DESCRIPTION OF THE TASK> Filter the listing below for "herein" and report every line that has it.

Segment Open

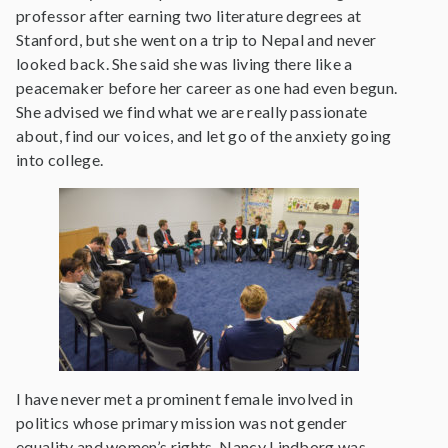
professor after earning two literature degrees at
Stanford, but she went on a trip to Nepal and never
looked back. She said she was living there like a
peacemaker before her career as one had even begun.
She advised we find what we are really passionate
about, find our voices, and let go of the anxiety going
into college.
I have never met a prominent female involved in
politics whose primary mission was not gender
equality and women’s rights. Nancy Lindborg was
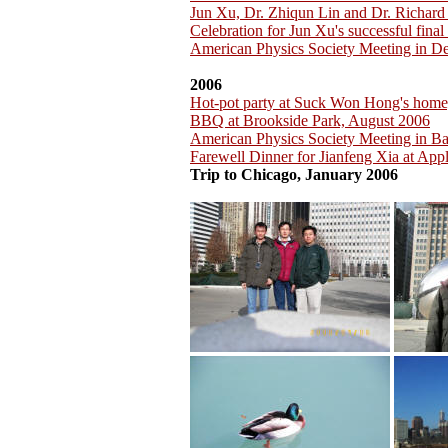
Jun Xu, Dr. Zhiqun Lin and Dr. Richar
Celebration for Jun Xu's successful fina
American Physics Society Meeting in D
2006
Hot-pot party at Suck Won Hong's home
BBQ at Brookside Park, August 2006
American Physics Society Meeting in B
Farewell Dinner for Jianfeng Xia at App
Trip to Chicago, January 2006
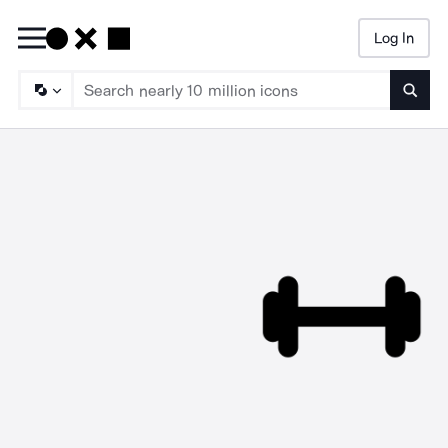
Log In
Searc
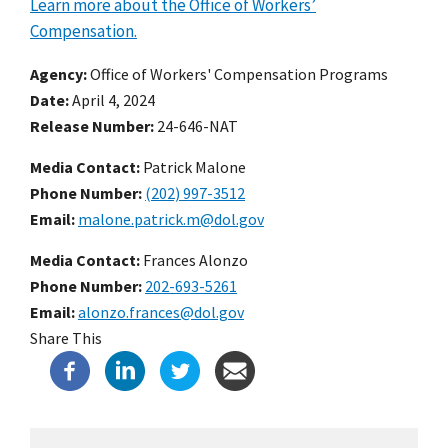
Learn more about the Office of Workers’
Compensation.
Agency
Office of Workers' Compensation Programs
Date
April 4, 2024
Release Number
24-646-NAT
Media Contact:
Patrick Malone
Phone Number
(202) 997-3512
Email
malone.patrick.m@dol.gov
Media Contact:
Frances Alonzo
Phone Number
202-693-5261
Email
alonzo.frances@dol.gov
Share This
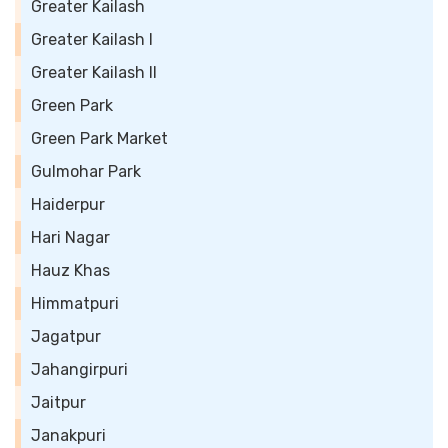
Greater Kailash
Greater Kailash I
Greater Kailash II
Green Park
Green Park Market
Gulmohar Park
Haiderpur
Hari Nagar
Hauz Khas
Himmatpuri
Jagatpur
Jahangirpuri
Jaitpur
Janakpuri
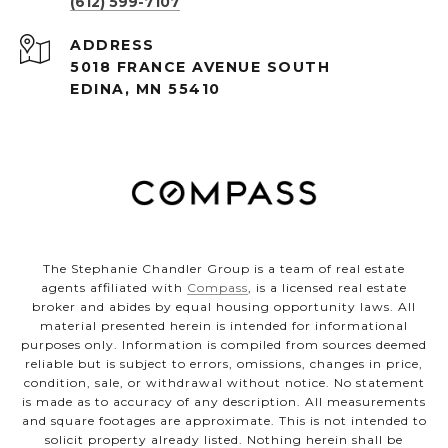
(612) 599-7107
ADDRESS
5018 FRANCE AVENUE SOUTH
EDINA, MN 55410
The Stephanie Chandler Group is a team of real estate
agents affiliated with
Compass
, is a licensed real estate
broker and abides by equal housing opportunity laws. All
material presented herein is intended for informational
purposes only. Information is compiled from sources deemed
reliable but is subject to errors, omissions, changes in price,
condition, sale, or withdrawal without notice. No statement
is made as to accuracy of any description. All measurements
and square footages are approximate. This is not intended to
solicit property already listed. Nothing herein shall be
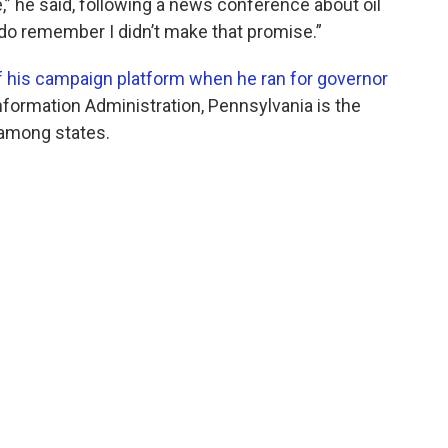
” he said, following a news conference about oil
I do remember I didn’t make that promise.”
f his campaign platform when he ran for governor
Information Administration, Pennsylvania is the
e among states.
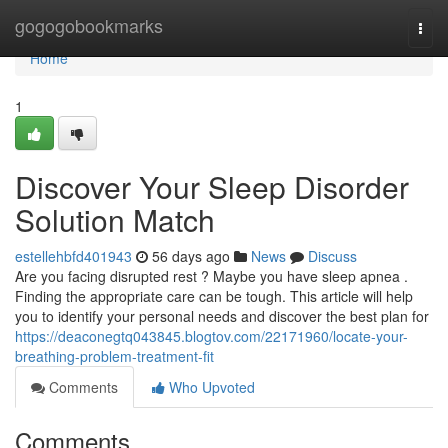
Home
gogogobookmarks
Togg
navi
Home
1
Discover Your Sleep Disorder
Solution Match
estellehbfd401943
56 days ago
News
Discuss
Are you facing disrupted rest ? Maybe you have sleep apnea .
Finding the appropriate care can be tough. This article will help
you to identify your personal needs and discover the best plan for
https://deaconegtq043845.blogtov.com/22171960/locate-your-
breathing-problem-treatment-fit
Comments
Who Upvoted
Comments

Segment Closed

ANSWER TO THIS EXERCISE>
material presented herein is intended for informational
solicit property already listed. Nothing herein shall be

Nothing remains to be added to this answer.